Следующие два произведения, также обращенные к исторической проблематике, приводят родословие Иисуса Христа, а затем краткое жизнеописание и деяния библейских праотцов. Однако кроме жанрового сходства, не удается выделить каких-либо мотивов, которые могли бы объяснить необходимость помещения в сборник данных отрывков. Несмотря на то, что каждое произведение должно было вносить вклад в доказательство авторской позиции (22), случаи включения в состав компиляций глав, никак не связанных с общей концепцией книги, имеют место, причем не являются редким исключением. Попытку объяснить этот феномен предприняла Н.Д. Зольникова, указав, что подобным образом составитель вносил в компиляцию отвлеченные рассуждения для интеллектуальной «разрядки» читателя (23).

Вслед за этим находим группу текстов, списанных автором из чрезвычайно значимой для староверов «Кирилловой книги», повлиявшей не только на круг чтения «старолюбцев», но и во многом определившей как структуру их компилятивных сочинений, так и особенности полемической культуры. Фрагменты из «Кирилловой книги» позволяют автору связать свою аргументацию с критикой латинской церкви, обвиняя последнюю в искажении догмата семи Вселенских соборов. С целью приспособления текстов к особенностям старообрядческого вероучения книжник снабжает тексты собственными комментариями, адресуя свою критику официальной иерархии русской церкви, по его мнению, испорченной в результате римского влияния.

Одним из наиболее значимых фрагментов для общей полемической направленности данного сборника является небольшой текст «Ответ к арианам на противные их речи о Пречистой Богородице» (24). Несмотря на то, что критика сторонников ересиарха Ария к первой половине XIX в. уже более чем полторы тысячи лет как утратила свою «прямую» полемическую актуальность, она активно продолжалась в старообрядческой среде. Как правило, к подобному «ходу» прибегали для сравнения старообрядческого протеста с борьбой церкви против древних еретиков в эпоху Вселенских соборов.
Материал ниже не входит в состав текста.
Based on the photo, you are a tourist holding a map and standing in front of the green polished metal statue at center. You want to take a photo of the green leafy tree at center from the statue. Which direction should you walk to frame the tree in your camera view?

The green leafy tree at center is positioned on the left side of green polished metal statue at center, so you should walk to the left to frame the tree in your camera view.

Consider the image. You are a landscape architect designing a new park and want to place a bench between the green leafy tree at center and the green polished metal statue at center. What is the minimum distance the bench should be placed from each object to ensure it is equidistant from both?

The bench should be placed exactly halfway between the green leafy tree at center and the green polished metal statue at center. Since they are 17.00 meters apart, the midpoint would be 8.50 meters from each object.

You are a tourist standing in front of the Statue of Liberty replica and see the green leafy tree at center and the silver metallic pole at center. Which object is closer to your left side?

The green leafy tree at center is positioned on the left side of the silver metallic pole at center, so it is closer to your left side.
Помещенное вслед за этим «Родословие святой Богородицы» (25) сюжетно дополняет данный текст.

Следующая группа текстов включает отрывки из книги «Сын церковный» (26), неизвестного патерика (27) и ответы на вопросы, сочинителем которых, по всей вероятности, был сам составитель компиляции (28). Во всех этих фрагментах на фоне нравоучительных рассуждений автор методично раскрывает тему пустынножительства и наставничества. Автор раскрывает эту тему очень подробно, причем выделяется сразу несколько источников духовного наставничества для пустынника: первый – наставление другого скитника, второй – использование текстов Святых отцов, содержащих необходимые советы, третий – обращение к молитве.
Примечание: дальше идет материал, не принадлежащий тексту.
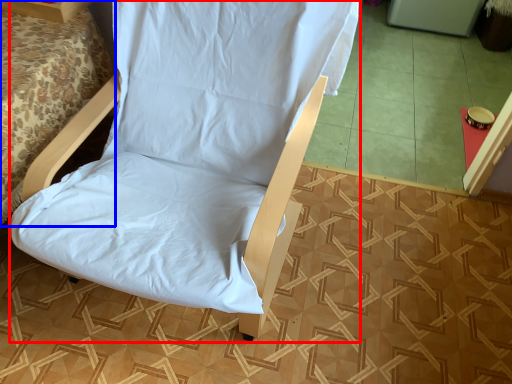 Question: Among these objects, which one is nearest to the camera, furnurniture (highlighted by a red box) or bed (highlighted by a blue box)?

Choices:
 (A) furnurniture
 (B) bed

Answer: (A)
Впоследствии автор ещё не раз обращается к теме скитской жизни. Это, в свою очередь, является важным указанием на согласие, к которому принадлежал «списатель». Частое упоминание в сборниках необходимости бегства из мира являлось характерной чертой исключительно согласия странников. Данный вывод также подтверждается довольно выразительной критикой автором богатств и накопительства, особенно активными противниками которых являлись именно странники. Следует полагать, что сборник сложился в среде странников, после чего, сменив одного или нескольких владельцев, попал к поморцам, которые и передали его Уральскому университету для изучения, введя в научный оборот.

Помещенные в сборнике правила Лаодикийского (29) и Карфагенского (30) соборов явственно дают понять, для какой социальной аудитории был создан сборник. Они содержат развернутую критику гадания, астрологии, народных примет и скоморошества. Как отмечал Н.Н. Покровский, магия была неотъемлемой чертой именно крестьянской культуры (31). Принимая во внимание желание автора донести свое произведение до можно большего числа читателей, а также то, что большинство старообрядцев являлось выходцами из крестьянской среды, создание сборника, ориентированного главным образом на данную социальную группу, представляется вполне обоснованным.
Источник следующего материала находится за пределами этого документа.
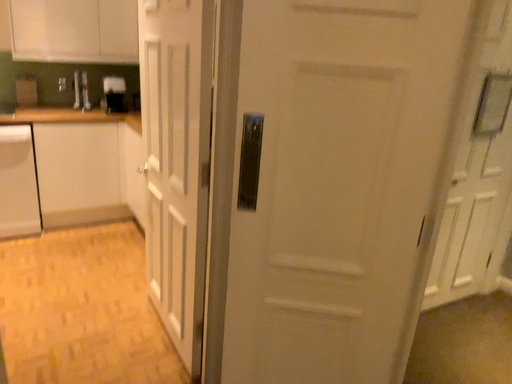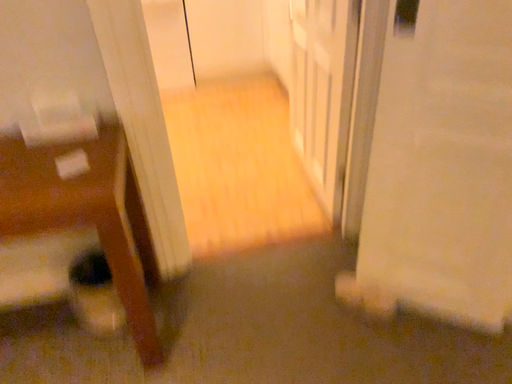 Question: Which way did the camera rotate in the video?

Choices:
 (A) rotated left
 (B) rotated right

Answer: (A)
В следующих частях книги автор под видом нравоучительных текстов представляет читателям краткий регламент скитской жизни. Особое внимание уделяется необходимости обособления от грешников, а также прославлению молчания и молитвы. Сама структура сборника примечательна тем, что каждое произведение вполне последовательно дополняет предыдущее. Это объясняется тем, что посредством «устройства» своих сборников старообрядческие книжники вступали с читателями в некую форму диалога, пытаясь предугадать их возможные вопросы и заблаговременно предоставить нужные ответы. Таким образом создавался эффект, сходный с падением косточек домино, когда каждая новая глава служила причиной включения в компиляцию последующих текстов.

На вопрос о том, можно ли быть сопричастником греха, автор отвечает, что это возможно в случае, если не отвести от человека грех, при наличии такой возможности (32). Данная ремарка имеет существенное значение для догматической «составляющей» компиляции. В частности, благодаря данному тексту читателю становится очевидным согрешение официальных властей, допустивших отступление «любителей новин». Кроме того, имеет большое значение месторасположение текста в структуре сборника. Так, располагаясь вслед за подборкой нравоучительных глав, ответ продолжает их рассуждения, указывая, что кроме собственной нравственности необходимо наблюдать за целомудрием ближних. «Ответ» определяет ответственными за это людей, наделенных какой-либо властью над другими. Вина за нравственное уклонение человека может быть возложена на его нерадивого господина, отца, мужа или начальника.

«Слово от патерика о первых монахах и о последних» связано со всеми нравоучительными главами сборника, т.к. указывает читателю путь поддержания праведной жизни. Таковым становится чтение и коллекционирование книг – «…и святых книг чтомых слушай», «…аще и всего света собери книги» (33). Текст критикует пустую и многословную литературу, подразумевая под ней, по всей видимости, светские сочинения, и указывает, что избирательность в отношении книг является одним из ярких показателей преданности истинной вере.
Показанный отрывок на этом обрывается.